Karen Bradley's office silent on Stormont chiefs' RHI plans
SECRETARY of State Karen Bradley's officials were unable to say yesterday whether she will bring legislation through Westminster to enact Stormont civil servants' plans to further slash RHI payments.
The Department for the Economy (DfE) announced on Tuesday its proposals for the future of the Renewable Heat Incentive – the scandal-hit scheme which led to the collapse of the devolved government.
Under the plans, new tariffs would bring huge cuts to subsidies paid out for small and medium-sized biomass boilers.
Rates were cut in 2017 as a temporary measure before the assembly's collapse, but the proposals would further reduce annual subsidy levels for the most common type of boiler from around £13,000 to just over £2,000.
A voluntary buy-out option would also be offered to those with low usage or higher than average capital costs that would lead to a low rate of return.
DfE hopes the new regulations can come into effect from April 1, but the changes require legislation as the current regulations expire next month.

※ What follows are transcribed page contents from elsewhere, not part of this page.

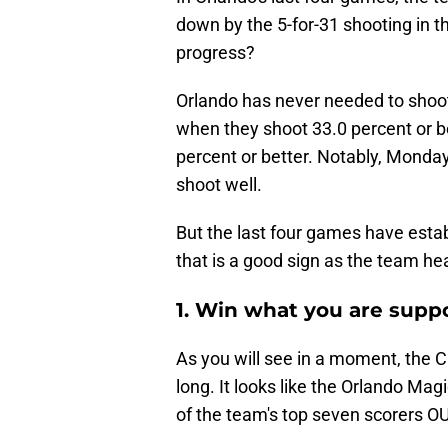
down by the 5-for-31 shooting in th
progress?
Orlando has never needed to shoot 
when they shoot 33.0 percent or b
percent or better. Notably, Monda
shoot well.
But the last four games have estab
that is a good sign as the team hea
1. Win what you are supp
As you will see in a moment, the Cha
long. It looks like the Orlando Mag
of the team's top seven scorers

In Stormont's absence, departmental officials have written to the Northern Ireland Office requesting that Ms Bradley legislates at Westminster.
The NIO did not respond yesterday to requests for a comment.
Launched in 2012, the non-domestic RHI scheme was aimed at encouraging businesses to switch to more sustainable heating.
But the subsidies were worth more than the cost of wood pellets, encouraging firms to 'burn to earn'.
Delays in introducing cost controls also brought a spike in applications – pushing the multi-million-pound scheme hugely over budget.
A public inquiry was launched and its chair Sir Patrick Coghlin is expected to deliver his conclusions later this year.
RHI recipients have said reduced tariffs have led to major cash flow issues.
The Ulster Farmers' Union yesterday expressed outrage at the plans, saying they will "devastate farmers who are already struggling under the current reduced RHI tariff schedule".